There was a lot of snickering in media circles, even by me, when I heard the protesters talking about how Liberty Square was offering a model for a new society, with free food and health care and so on. Obviously, a bunch of kids taking donations and giving away free food is not a long-term model for a new economic system.
But now, I get it. People want to go someplace for at least five minutes where no one is trying to bleed you or sell you something. It may not be a real model for anything, but it’s at least a place where people are free to dream of some other way for human beings to get along, beyond auctioned “democracy,” tyrannical commerce and the bottom line.
I was bumping around the web, reading about Andrew Breitbart’s death (did he really die, or is this another crazy scheme like the crap he pulled on ACORN), and I also found this Matt Taibbi column from Rolling Stone last November. Actually, I think about the Occupy movement almost every day.
Taibbi’s words make for a veery good read, and I’d encourage youy to read the entire thing. Take it in and let it sit there in your mind for a while. Then, ask yourself if you are like him and did you get OWS then or now? Yes, I think about Occupy all of the time. Each day as I get ion and off of the bus I take to work: how reliant I am on that transportation to make my paycheck, and all of those folks who have lewss ability to get by in our current system.
I think about Occupy too, as I read and write most anything about LGBT issues. I went so far as to call Occupy the way for people to now, today- get engaged in creating change. And I believe that.
I was at a meeting last week where someone I have much respect for was talking about the Human Rights Campaign (HRC) and holding up their model of activism as if it was the end all success story. All I could think of was- how come we still have no inclusive Federal ENDA? From my perspective the HRC is just another symtom of what is not working, just as the banks are a symptom that the Occupy movement shed light upon.
Obviously, a bunch of kids taking donations and giving away free food is not a long-term model for a new economic system.
Sorry Matt- here is where you showed that you really don’t get it (yet).
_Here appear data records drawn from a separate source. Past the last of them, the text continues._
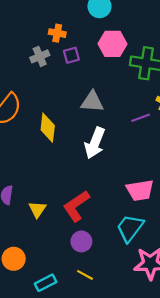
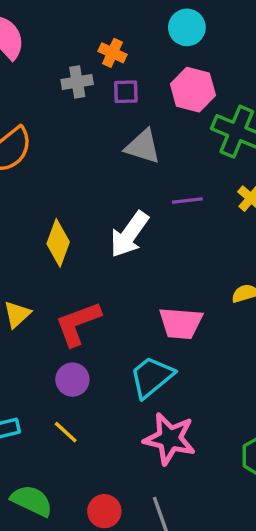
gray triangle: (92, 102) -> (143, 147), moved
purple line: (141, 118) -> (187, 200), moved
yellow diamond: (48, 128) -> (58, 243), moved

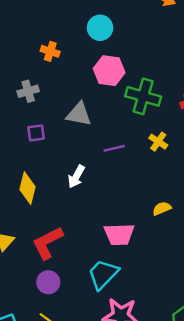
gray cross: (77, 82) -> (28, 91), moved
purple square: (126, 92) -> (36, 133), moved
white arrow: (129, 234) -> (76, 176), size x0.7

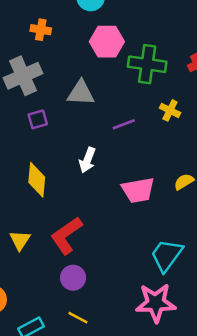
gray cross: (28, 91) -> (23, 76), size x1.6
pink trapezoid: (119, 234) -> (138, 190), moved
cyan trapezoid: (103, 274) -> (167, 255), moved

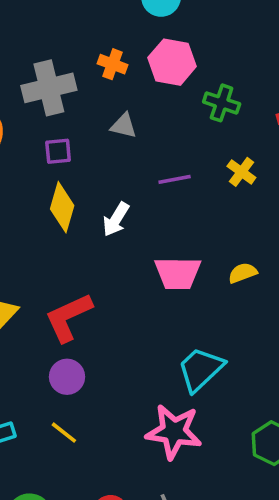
orange cross: (41, 30) -> (113, 64), moved
green cross: (147, 64) -> (222, 103), size x0.7
gray triangle: (81, 93) -> (124, 126), size x0.7
yellow diamond: (37, 180) -> (62, 207), moved

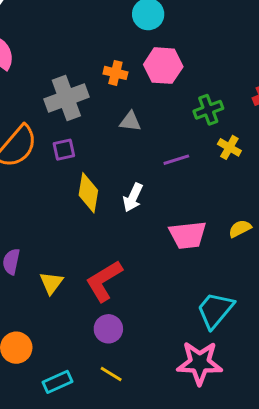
green cross: (222, 103) -> (208, 110), moved, turned -32
purple square: (58, 151) -> (64, 150), moved

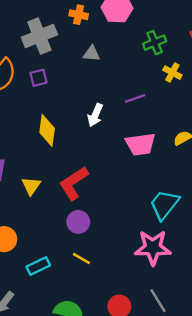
purple line: (176, 160) -> (135, 98), moved
yellow diamond: (88, 193) -> (47, 130), moved

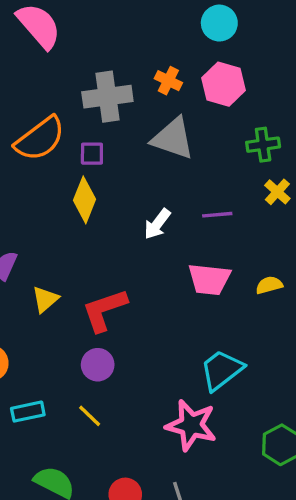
gray triangle: (92, 54) -> (173, 138), size x1.8
yellow diamond: (47, 130) -> (85, 200), moved

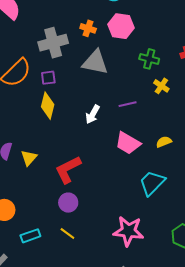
green cross: (263, 145) -> (149, 59), turned 30
pink trapezoid: (209, 279) -> (128, 143), turned 32
yellow triangle: (45, 299) -> (29, 158), moved
cyan trapezoid: (222, 370) -> (152, 183), moved

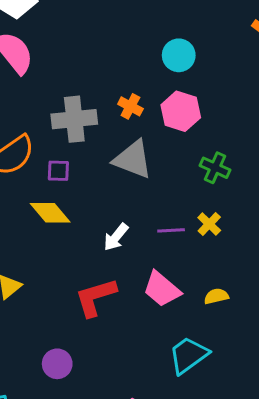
yellow cross: (161, 86) -> (209, 224), moved
yellow diamond: (48, 106) -> (50, 213), turned -64
red L-shape: (68, 170) -> (96, 297), moved

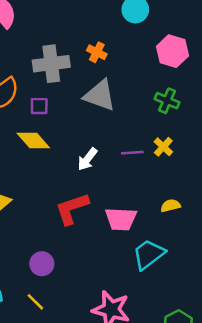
pink hexagon: (181, 111) -> (172, 51), moved
pink trapezoid: (162, 289) -> (121, 219), moved, turned -36

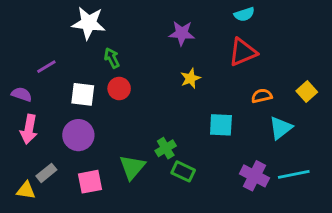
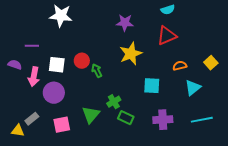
green arrow: (112, 58) -> (97, 71), moved
purple line: (46, 67) -> (32, 46), turned 32
yellow star: (190, 78) -> (131, 54), size x1.6
pink arrow: (29, 129) -> (34, 77), moved
purple cross: (254, 176) -> (163, 120), moved, turned -30

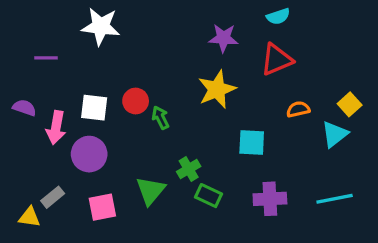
purple star: (125, 23) -> (223, 38), moved
purple line: (32, 46) -> (46, 58), moved
cyan triangle: (193, 88) -> (335, 134), moved

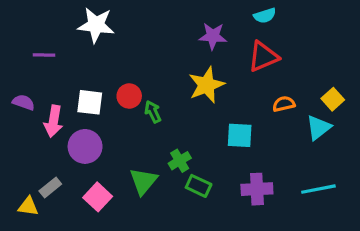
pink square: (102, 207) -> (98, 197), turned -36

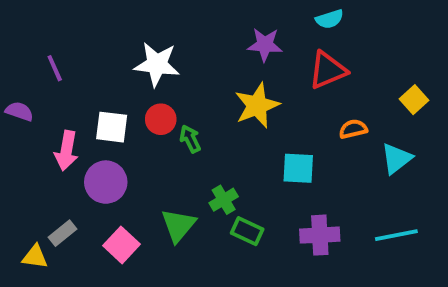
white star: (96, 25) -> (157, 64), moved
purple line: (44, 55) -> (55, 68), turned 65
yellow square: (333, 99) -> (414, 100), moved
purple semicircle: (23, 102) -> (19, 111), moved

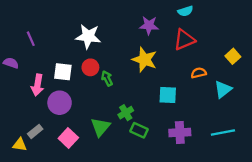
yellow star: (257, 105) -> (145, 60), turned -30

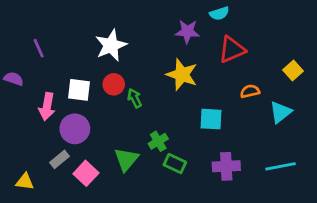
cyan semicircle: (185, 11) -> (219, 13), moved
white star: (88, 36) -> (111, 45), turned -30
gray rectangle: (35, 131) -> (60, 159), moved

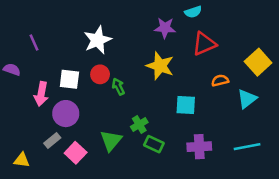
yellow square: (293, 70) -> (258, 62), size x1.5

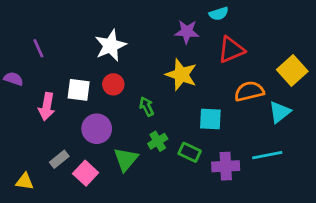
orange semicircle: (220, 80) -> (249, 91), size x1.5
green arrow: (118, 87) -> (147, 107), moved
purple circle: (66, 114) -> (97, 129), moved
green rectangle: (154, 144) -> (190, 152), moved
cyan line: (247, 147) -> (267, 155), moved

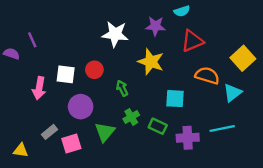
white star: (111, 46) -> (115, 34), moved, turned 30
purple semicircle: (13, 79) -> (12, 54), moved
orange semicircle: (249, 91) -> (207, 76), turned 30
pink square: (86, 173) -> (71, 143), turned 30

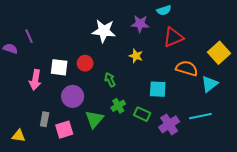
yellow star: (151, 62) -> (136, 56), size x0.6
gray rectangle: (50, 132) -> (45, 119), turned -40
purple cross: (188, 138) -> (169, 124), turned -30

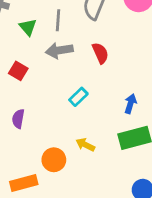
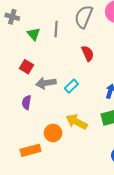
gray arrow: (59, 50) -> (46, 83), moved
yellow arrow: (85, 145) -> (76, 122), size x1.5

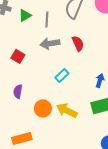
green triangle: (34, 34) -> (25, 15), moved, turned 40
gray arrow: (46, 83) -> (50, 43), moved
orange circle: (53, 133) -> (43, 108), moved

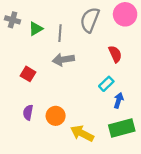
red semicircle: (78, 43) -> (115, 54), moved
cyan rectangle: (62, 75) -> (106, 84), moved
orange circle: (43, 108) -> (56, 116), moved

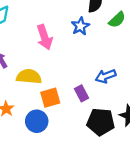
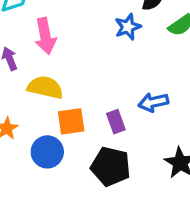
pink arrow: (44, 37) -> (45, 36), moved
black pentagon: (101, 122) -> (111, 166), moved

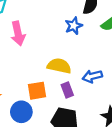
yellow semicircle: (45, 87) -> (59, 66), moved

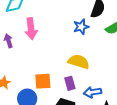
yellow semicircle: (59, 66) -> (79, 62), moved
blue arrow: (92, 76) -> (92, 92), moved

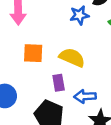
orange square: (43, 81) -> (33, 53), moved

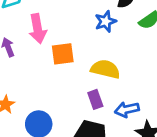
orange square: (33, 53) -> (63, 54), moved

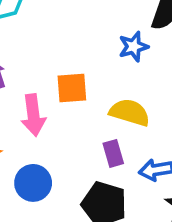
pink arrow: (38, 29) -> (33, 115), moved

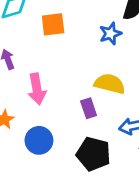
orange square: (72, 88) -> (53, 24), moved
purple rectangle: (113, 153) -> (89, 108), moved

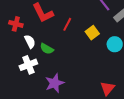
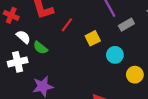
white semicircle: (30, 42) -> (23, 37), turned -32

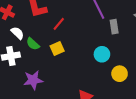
gray rectangle: (126, 25) -> (114, 27), turned -72
yellow square: (93, 38) -> (57, 49), moved

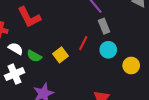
red line: (59, 24) -> (83, 43), moved
gray rectangle: (114, 27) -> (104, 26), moved

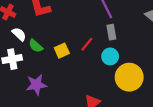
yellow circle: (131, 66) -> (129, 77), size x1.6

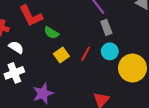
red line: (87, 44) -> (86, 54), moved
green semicircle: (36, 46) -> (51, 33), moved

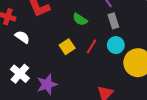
green semicircle: (51, 33) -> (80, 19), moved
white cross: (14, 73) -> (20, 74), moved, turned -30

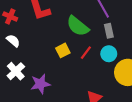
green semicircle: (80, 19) -> (78, 26), size x1.6
white semicircle: (22, 37) -> (13, 41), moved

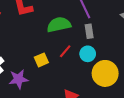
green semicircle: (78, 26) -> (59, 25), turned 125
yellow square: (63, 50) -> (41, 60), moved

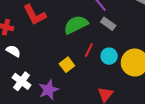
gray rectangle: (89, 31) -> (108, 24), turned -32
cyan circle: (88, 54) -> (109, 56), moved

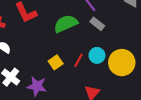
red line: (89, 50) -> (79, 60), moved
purple star: (49, 90) -> (37, 86), turned 30

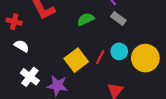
green semicircle: (66, 24) -> (85, 19), size x0.7
yellow square: (56, 62) -> (76, 60), size x1.5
While free food may not scale up to work for the whole of our country and culture, what Occupy did was show that when a group of people decide to find a new model, and follow it, that it can and does work. The Occupy model was working, and working well enough that the Status Quo was so utterly scared of it that it had to get it all shut down.
The Status Quo wants us to all believe that the current system is all we have, and so we have to make thiings work within it, making only little tiny changes as we go. The Occupy movement demonstrated this to be a fallacy, and invited everyone to not only envision different models, but to experiment bringing them into being.
via How I Stopped Worrying and Learned to Love the OWS Protests | Politics News | Rolling Stone.